Lasciare il partito in cui si è cresciuti è già grave, un «tradimento» per il vertice di Forza Italia, se poi si passa al centrosinistra è il massimo. L'addio dei ministri azzurri Renato Brunetta e Mariastella Gelmini, cui potrebbe seguire quello di Mara Carfagna, ha già provocato le reazioni pesanti dei vertici di Fi, ma i toni salgono ora che si parla di un progetto legato al Pd.
«Se non si è d'accordo con Berlusconi - dice Antonio Tajani- e la linea del partito, dopo aver avuto tanto, anche dal centrodestra, lo si dice e si rinuncia a tutto ma non si passa da un'altra parte. Se non sei d'accordo con il tuo partito, non passi nel campo avverso, te ne vai. Io farei così, non passerei mai nel campo contro il quale ho fatto delle campagne elettorali. Passare da ministri di Fi a fare i fiancheggiatori del Pd insieme all'estrema sinistra, bah, davvero non riesco a capirlo, mi pare ben poco coerente». Il vicepresidente azzurro ricorda che il capo della delegazione a palazzo Chigi di Fi era la Gelmini, «quindi era lei che doveva tenere i rapporti tra Fi e il governo, tra Berlusconi e Draghi». Quanto agli insulti denunciati da Brunetta in tv («Mi dicono tappo, nano, mi hanno violentato su questo») all'indirizzo anche della compagna del Cavaliere Marta Fascina, il numero due di Fi assicura: «Io personalmente non li ho mai sentiti. Ma qui il problema non è l'insulto. Qui è una questione di coerenza politica e noi siamo sempre stati coerenti con il nostro fondatore e con i valori di Fi».
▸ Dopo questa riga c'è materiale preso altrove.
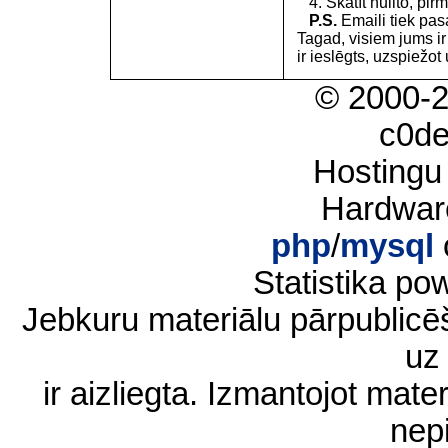
4. Skatīt nullto, pirm
P.S.
Emaili tiek pa
Tagad, visiem jums i
ir ieslēgts, uzspiežot 
© 2000-
c0d
Hostingu
Hardwar
php
/
mysql
Statistika p
Jebkuru materiālu pārpublic
uz 
ir aizliegta. Izmantojot materi
nep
In un'intervista a Repubblica la senatrice azzurra Licia Ronzulli, vicinissima al Cavaliere e ai ferri corti con la Gelmini da tempo, sostiene che la ministra «ha usato strumentalmente la decisione di Fi per dare un senso alla sua uscita. Sapevamo che stava lavorando già da 3 mesi ad un progetto alternativo al nostro con Calenda e Bonino e i toni e la velocità della sua uscita lo confermano. Ora vuol descrivere Fi sottomessa al sovranismo».
Poi rivela: «Nel novembre 2019, con la Lega in vetta, mi chiese di organizzare un incontro con Salvini per staccare dal gruppo di Fi, che guidava, 30-40 deputati. Cosa che mi rifiutai di fare». Nelle stesse ore la Gelmini apprezza su Twitter il Manifesto di Azione, dicendo che ricalca l'agenda Draghi, mentre Brunetta annuncia di lavorare ad un'unione repubblicana in stile Macron, un listone da Letta a Renzi, Calenda, Di Maio, Toti, Speranza, Bonino, per realizzare appunto il programma del governo che sta per chiudere la sua stagione.
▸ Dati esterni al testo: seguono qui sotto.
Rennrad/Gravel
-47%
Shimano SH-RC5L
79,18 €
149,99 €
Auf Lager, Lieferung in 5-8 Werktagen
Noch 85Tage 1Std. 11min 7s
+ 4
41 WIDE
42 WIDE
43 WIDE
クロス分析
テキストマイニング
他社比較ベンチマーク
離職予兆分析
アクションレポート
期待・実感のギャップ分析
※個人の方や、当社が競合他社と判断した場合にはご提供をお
E la Carfagna? Per la Ronzulli non strapperà. «Sono sicura -dice- che Mara, un ministro molto apprezzato, prenderà la decisione giusta, quella di continuare a contribuire al nostro grande progetto». Lei, dopo il comunicato molto critico sulla crisi di governo, tace e «riflette», ma nel suo entourage dicono che difficilmente tornerà sui suoi passi e annuncerà presto la sua decisione con una nota ufficiale.
Addirittura girano voci sulla possibilità che sia candidata-premier del centrodestra ma sembrano più realistiche le chance di Tajani. L'ex presidente del Parlamento Ue, però, smentisce: «Non sono candidato a nulla, l'importante è lavorare per presentare agli italiani un progetto per l'Italia del futuro. A me interessa che il centrodestra vinca, poi penseremo a chi alza la coppa. Perché se non si vince, la coppa non la alza nessuno...».
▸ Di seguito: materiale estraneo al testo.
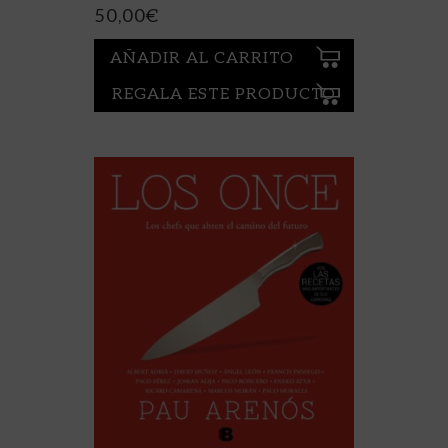
50,00
€
AÑADIR AL CARRITO
REGALA ESTE PRODUCTO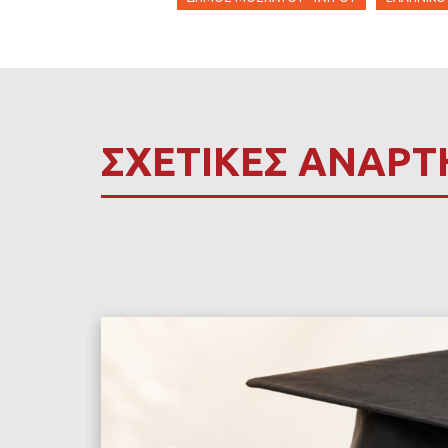
ΣΧΕΤΙΚΕΣ ΑΝΑΡΤ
Nel partito i malumori non mancano, dopo Andrea Cangini, Annalisa Baroni, Roberto Caon, per l'Adnkronos sarebbe in uscita la deputata Giusy Versace, vicina alla Gelmini.
Come Claudia Porchietto, Carlo Giacometto e Roberto Novelli, mentre i campani Paolo Russo, Luigi Casciello, Marzia Ferraioli e Antonio Pentangelo aspettano la decisione della Carfagna. Laura Stabile, che ha votato la fiducia al governo, potrebbe essere un'altra vicina all'addio.